И разве мы не мстим, когда нас оскорбляют?
(«Шейлок»)
Такие стихи из «Знамений», как «Я не могу терпеть младенца Иисуса…» и «Шейлок», вызвали споры. Ин. Оксенов, признав в цитированной статье что «во всей лирике Елизаветы Полонской глухо и настойчиво звучит “голос родовой”», посчитал, что «оценка этих стихов неминуемо должна лежать в области вне-эстетической, — и мы должны сказать, что в книжке, изумительно и трепетно-современной, стихи эти звучат резким диссонансом — быть может, величавая нота, идущая из глубины времен, но суждено этой ноте неизбежно замолкнуть, ибо общение людей строится ныне не на кровной связи». И в характерноутопической манере эпохи заявил, что голос рода, звучавший прежде, замолк, «ибо не должен он звучать в том мире, к которому мы идем». Суждения на эту тему берлинского критика А. Бахраха, признавшего, что «маленькой, но полновесной книжкой “знамений” обрела Полонская свое лицо»[34], — столь невнятны, что, похоже, его рукой водили некие внутренние комплексы: «В книге есть еще нечто.

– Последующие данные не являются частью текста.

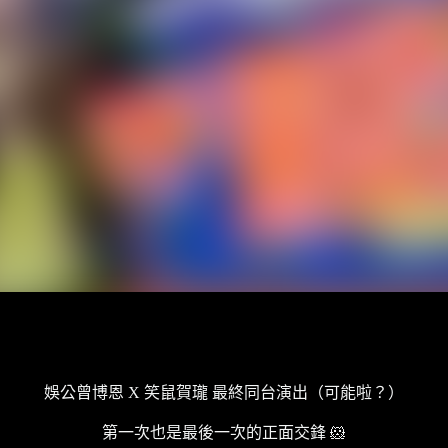
娛公曾博恩 X 笑鼠賀瓏 最終同台演出（可能啦？）
第一次也是最後一次的正面交鋒 🐹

Это стихи с определенной идеологией. В них много настоящего экстатического пафоса, много подлинной боли, выстраданности, но в сборнике они явно лишние, ибо могут повернуть всю книгу в совершенно иную плоскость. Это ни к чему. Пропустим их, не делая никаких выводов, и не будем искать каких бы то ни было догматических правд. Тяжесть вне их»[35].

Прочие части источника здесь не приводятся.